Commissioner Quarles scores legal win against Beshear Administration
Statewide restraining order delivers important relief for hundreds of businesses across Kentucky as peak agritourism season approaches; Quarles calls for the administration to follow emergency regulatory process under laws passed by the General Assembly
GEORGETOWN (July 9, 2020) – Agriculture Commissioner Dr. Ryan Quarles announced today that a Scott County Circuit Judge entered a temporary restraining order against the administration of Governor Andy Beshear, in a lawsuit brought by the Kentucky Department of Agriculture (KDA) and Evans Orchard and Cider Mill, LLC. The lawsuit challenged the constitutionality and legality of Governor Beshear’s use of executive power during the coronavirus pandemic.
“This ruling is a victory for the rule of law, public health, individual liberty, and small business owners across the Commonwealth,” said Commissioner Quarles. “The decision provides much needed certainty for businesses across the state as peak agritourism season approaches. I am hopeful this court order will encourage the Beshear Administration to follow Kentucky’s administrative laws and seek cooperation from the public and the General Assembly in putting public health first.”

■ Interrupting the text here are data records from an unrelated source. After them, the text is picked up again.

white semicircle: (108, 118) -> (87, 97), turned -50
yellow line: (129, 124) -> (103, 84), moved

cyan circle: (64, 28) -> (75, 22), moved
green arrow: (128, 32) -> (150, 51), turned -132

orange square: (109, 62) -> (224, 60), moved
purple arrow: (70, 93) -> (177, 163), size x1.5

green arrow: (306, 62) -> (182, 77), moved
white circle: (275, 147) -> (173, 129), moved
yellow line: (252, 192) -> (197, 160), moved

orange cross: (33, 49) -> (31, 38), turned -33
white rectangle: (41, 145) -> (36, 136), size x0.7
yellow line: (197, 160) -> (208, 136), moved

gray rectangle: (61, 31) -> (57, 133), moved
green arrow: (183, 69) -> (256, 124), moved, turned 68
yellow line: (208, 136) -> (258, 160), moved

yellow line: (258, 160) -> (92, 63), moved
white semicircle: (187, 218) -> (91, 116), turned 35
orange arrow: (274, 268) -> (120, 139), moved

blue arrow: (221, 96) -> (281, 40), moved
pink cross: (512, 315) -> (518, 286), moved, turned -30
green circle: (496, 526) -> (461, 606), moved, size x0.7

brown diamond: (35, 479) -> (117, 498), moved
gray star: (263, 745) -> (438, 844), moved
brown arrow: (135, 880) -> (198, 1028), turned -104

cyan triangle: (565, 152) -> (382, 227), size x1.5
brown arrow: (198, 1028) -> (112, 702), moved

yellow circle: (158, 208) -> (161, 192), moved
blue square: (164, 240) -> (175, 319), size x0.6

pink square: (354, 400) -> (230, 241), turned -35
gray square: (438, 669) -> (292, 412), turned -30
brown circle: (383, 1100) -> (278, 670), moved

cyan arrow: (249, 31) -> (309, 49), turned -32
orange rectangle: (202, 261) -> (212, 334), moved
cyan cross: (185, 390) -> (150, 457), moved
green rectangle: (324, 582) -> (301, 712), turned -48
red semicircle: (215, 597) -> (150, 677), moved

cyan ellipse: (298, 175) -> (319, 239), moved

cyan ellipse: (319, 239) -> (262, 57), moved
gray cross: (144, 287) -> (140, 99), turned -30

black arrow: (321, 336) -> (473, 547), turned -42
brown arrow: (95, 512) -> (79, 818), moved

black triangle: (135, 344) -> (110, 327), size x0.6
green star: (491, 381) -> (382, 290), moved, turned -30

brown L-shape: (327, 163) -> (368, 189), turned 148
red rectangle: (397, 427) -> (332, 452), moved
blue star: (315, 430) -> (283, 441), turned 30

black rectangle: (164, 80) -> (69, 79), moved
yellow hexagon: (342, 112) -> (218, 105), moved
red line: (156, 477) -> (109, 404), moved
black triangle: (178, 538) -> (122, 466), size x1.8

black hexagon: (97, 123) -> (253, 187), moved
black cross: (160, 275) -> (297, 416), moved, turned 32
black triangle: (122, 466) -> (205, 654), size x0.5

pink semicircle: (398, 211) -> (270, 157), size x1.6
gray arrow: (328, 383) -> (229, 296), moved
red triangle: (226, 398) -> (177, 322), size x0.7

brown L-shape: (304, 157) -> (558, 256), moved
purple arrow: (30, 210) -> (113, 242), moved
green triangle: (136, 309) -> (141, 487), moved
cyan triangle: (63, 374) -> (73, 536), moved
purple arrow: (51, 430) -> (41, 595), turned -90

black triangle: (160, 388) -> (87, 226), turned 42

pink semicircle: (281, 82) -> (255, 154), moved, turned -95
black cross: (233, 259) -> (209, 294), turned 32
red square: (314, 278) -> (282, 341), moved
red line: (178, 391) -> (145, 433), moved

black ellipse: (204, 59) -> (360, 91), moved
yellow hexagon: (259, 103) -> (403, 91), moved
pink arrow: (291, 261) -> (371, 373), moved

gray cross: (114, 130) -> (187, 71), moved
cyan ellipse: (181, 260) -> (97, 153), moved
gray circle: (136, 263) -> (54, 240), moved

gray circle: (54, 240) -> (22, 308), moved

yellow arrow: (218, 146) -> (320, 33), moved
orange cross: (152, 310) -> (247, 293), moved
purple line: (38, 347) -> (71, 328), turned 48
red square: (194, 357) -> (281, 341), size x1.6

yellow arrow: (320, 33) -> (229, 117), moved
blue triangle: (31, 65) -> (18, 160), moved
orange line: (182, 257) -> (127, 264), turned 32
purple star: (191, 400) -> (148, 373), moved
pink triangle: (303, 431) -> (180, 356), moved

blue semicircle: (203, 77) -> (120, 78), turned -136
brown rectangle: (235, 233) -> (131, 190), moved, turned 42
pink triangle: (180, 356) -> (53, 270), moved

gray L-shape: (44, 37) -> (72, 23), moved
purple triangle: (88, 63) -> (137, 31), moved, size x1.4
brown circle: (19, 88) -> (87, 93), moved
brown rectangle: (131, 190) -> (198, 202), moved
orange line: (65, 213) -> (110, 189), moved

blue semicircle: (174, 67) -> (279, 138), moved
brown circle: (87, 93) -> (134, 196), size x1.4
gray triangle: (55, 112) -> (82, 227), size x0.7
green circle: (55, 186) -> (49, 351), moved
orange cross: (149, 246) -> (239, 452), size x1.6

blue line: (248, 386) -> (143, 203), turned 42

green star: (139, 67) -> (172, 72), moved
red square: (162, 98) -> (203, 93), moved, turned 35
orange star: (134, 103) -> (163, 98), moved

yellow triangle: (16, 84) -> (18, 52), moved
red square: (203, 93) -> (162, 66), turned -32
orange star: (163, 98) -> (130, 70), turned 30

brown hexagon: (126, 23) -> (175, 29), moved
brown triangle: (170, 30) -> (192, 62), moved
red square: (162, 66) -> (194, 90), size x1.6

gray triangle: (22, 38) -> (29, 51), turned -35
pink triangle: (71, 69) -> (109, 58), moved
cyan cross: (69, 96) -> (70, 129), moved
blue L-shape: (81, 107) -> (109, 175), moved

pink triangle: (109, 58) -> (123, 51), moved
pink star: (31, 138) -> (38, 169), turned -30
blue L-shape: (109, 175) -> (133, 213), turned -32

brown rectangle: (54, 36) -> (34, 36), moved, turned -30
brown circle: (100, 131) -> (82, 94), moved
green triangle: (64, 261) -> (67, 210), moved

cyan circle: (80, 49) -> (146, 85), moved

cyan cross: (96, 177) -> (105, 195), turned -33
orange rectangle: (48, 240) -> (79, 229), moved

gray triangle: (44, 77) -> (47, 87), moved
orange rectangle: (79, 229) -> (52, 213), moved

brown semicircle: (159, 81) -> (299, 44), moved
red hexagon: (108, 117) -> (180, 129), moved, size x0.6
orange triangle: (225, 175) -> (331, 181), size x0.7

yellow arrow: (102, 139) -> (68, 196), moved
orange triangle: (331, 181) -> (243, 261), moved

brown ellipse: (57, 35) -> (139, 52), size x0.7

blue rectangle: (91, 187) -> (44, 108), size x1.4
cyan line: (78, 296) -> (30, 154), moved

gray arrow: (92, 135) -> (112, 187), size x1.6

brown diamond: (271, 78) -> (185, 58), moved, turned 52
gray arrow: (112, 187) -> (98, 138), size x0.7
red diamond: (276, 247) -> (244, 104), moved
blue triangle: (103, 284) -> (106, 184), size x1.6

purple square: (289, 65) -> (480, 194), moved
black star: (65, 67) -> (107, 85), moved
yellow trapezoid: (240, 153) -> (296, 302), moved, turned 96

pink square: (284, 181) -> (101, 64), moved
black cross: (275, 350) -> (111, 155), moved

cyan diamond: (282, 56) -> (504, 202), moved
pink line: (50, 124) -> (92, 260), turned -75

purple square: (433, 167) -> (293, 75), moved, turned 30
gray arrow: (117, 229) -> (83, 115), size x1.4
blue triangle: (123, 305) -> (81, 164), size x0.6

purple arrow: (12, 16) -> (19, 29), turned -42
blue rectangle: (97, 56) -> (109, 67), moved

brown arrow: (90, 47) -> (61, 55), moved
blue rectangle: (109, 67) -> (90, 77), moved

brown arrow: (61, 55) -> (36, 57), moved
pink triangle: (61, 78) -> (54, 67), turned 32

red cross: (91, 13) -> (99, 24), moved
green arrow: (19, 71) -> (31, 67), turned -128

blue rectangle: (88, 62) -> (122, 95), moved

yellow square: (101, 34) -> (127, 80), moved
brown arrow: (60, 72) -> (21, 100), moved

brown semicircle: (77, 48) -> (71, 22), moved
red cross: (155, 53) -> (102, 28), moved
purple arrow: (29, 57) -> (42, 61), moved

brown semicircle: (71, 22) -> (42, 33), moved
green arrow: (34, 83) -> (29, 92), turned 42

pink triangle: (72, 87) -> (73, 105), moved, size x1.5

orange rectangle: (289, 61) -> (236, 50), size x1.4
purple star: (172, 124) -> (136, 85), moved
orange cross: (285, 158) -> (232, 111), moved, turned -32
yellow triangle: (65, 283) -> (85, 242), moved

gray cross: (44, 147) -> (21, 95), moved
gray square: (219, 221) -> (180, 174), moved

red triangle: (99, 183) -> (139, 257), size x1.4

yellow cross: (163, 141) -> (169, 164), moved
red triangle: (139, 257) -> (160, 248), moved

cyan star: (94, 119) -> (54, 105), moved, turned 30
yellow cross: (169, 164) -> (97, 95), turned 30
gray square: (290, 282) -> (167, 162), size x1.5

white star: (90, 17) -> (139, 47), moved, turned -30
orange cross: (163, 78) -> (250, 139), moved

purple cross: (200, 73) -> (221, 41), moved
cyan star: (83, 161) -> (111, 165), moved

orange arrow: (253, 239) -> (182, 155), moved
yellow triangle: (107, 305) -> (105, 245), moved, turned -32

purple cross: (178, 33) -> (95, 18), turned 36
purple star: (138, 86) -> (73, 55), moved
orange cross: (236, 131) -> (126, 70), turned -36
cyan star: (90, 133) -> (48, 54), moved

Following a hearing this week, Scott Circuit Court Judge Brian Privett ruled in favor of Commissioner Quarles and Evans Orchard by granting a temporary restraining order against the enforcement of the Governor’s executive orders. Attorney General Daniel Cameron intervened in the case, siding with Commissioner Quarles and Evans Orchard. The order stops the statewide enforcement of the Governor’s executive orders with respect to all of Kentucky’s agritourism venues registered with the KDA. There are 548 agritourism sites registered with the KDA.
The complaint filed last week by the Commissioner and Evans Orchard alleges Governor Beshear’s executive orders are unconstitutional and unlawful. KDA officials argued that certain statutes passed by the General Assembly conflicted with sections 2, 27, 28, and 29 of the Kentucky constitution. Plaintiffs also alleged that the proper authority for issuing emergency regulations is set forth in Kentucky’s Administrative Procedures Act (APA). In emergency situations, the APA permits the governor to issue emergency regulations that take place immediately and still allow for public comment and review from the General Assembly’s bipartisan and bicameral administrative regulation review subcommittee, chaired by Senator Steve West and Representative David Hale.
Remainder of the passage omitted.